The ticket notes a cross-link to `docs/threat-model.md` is allowed only if natural. Recommendation: **skip it.** The threat model catalogues adversarial threats (DoS, supply chain, TLS, log hygiene). Operator misconfiguration that silently degrades routing is a different category — it is not an attack, it is a foot-gun. Adding a "see also" link conflates them. If a future ticket adds an "operator foot-guns" section to the threat model, link it then.

### Constraints on prose style

- Match the existing tone of `docs/architecture.md`: declarative, present-tense, no marketing voice. The existing file says "Read message payloads. Frames are opaque bytes." That is the target register.
- Do not duplicate the per-feature detail that already lives in `docs/knowledge/features/docker-image.md`. The architecture doc states the constraint; the features doc states host-wiring detail. Refer by name (`#65`) for the enforcement detail rather than restating it.
- Do not name a target release for multi-instance support. The constraint is "v1 is single-instance"; v2 is not a commitment.

## Concurrency model

N/A — doc-only.

## Error handling

N/A — doc-only.

## Testing strategy

No automated tests. Verification is by reading the diff against the acceptance criteria:

1. The new section's heading text contains the substring "single-instance" (case-insensitive grep against the rendered heading).
2. The section names the in-memory registry, the two-disjoint-registries failure mode, and the resulting `4404` symptom.
3. The section enumerates at least the two multi-instance paths (shared registry, sticky-on-header) and labels them as future work, not commitments.
4. The section contains the exact string `PYRYCODE_RELAY_SINGLE_INSTANCE` and explains: what setting it skips, when it is acceptable, and that it is not recommended for production.
5. No file outside `docs/architecture.md` is changed.

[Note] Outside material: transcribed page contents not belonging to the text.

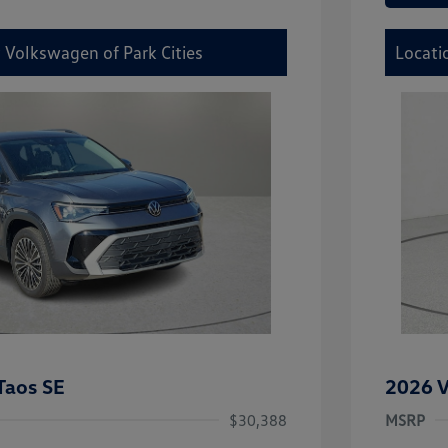
 Volkswagen of Park Cities
Locati
Taos SE
2026 V
$30,388
MSRP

A developer who finishes the edit should run `grep -n single-instance docs/architecture.md` and `grep -n PYRYCODE_RELAY_SINGLE_INSTANCE docs/architecture.md` to confirm AC-1 and AC-4 are literally satisfied before committing.

## Open questions

1. **Env var name.** The ticket nominates `PYRYCODE_RELAY_SINGLE_INSTANCE`. The architect for #65 may pick a different name. Resolution at merge time, not at spec time: whichever of #64 and #65 lands second updates the other to match. Both this doc PR and the #65 implementation PR carry the same env var name at merge.
2. **Future "operator foot-guns" threat-model section.** Out of scope for this ticket. Filed implicitly as something to consider when a sibling ticket touches `docs/threat-model.md`.

## Why not split further

The work is one heading + ~30 lines of prose in one file. There is no fan-out, no cross-package coordination, no test surface. Splitting would produce two tickets that each rewrite the same paragraph.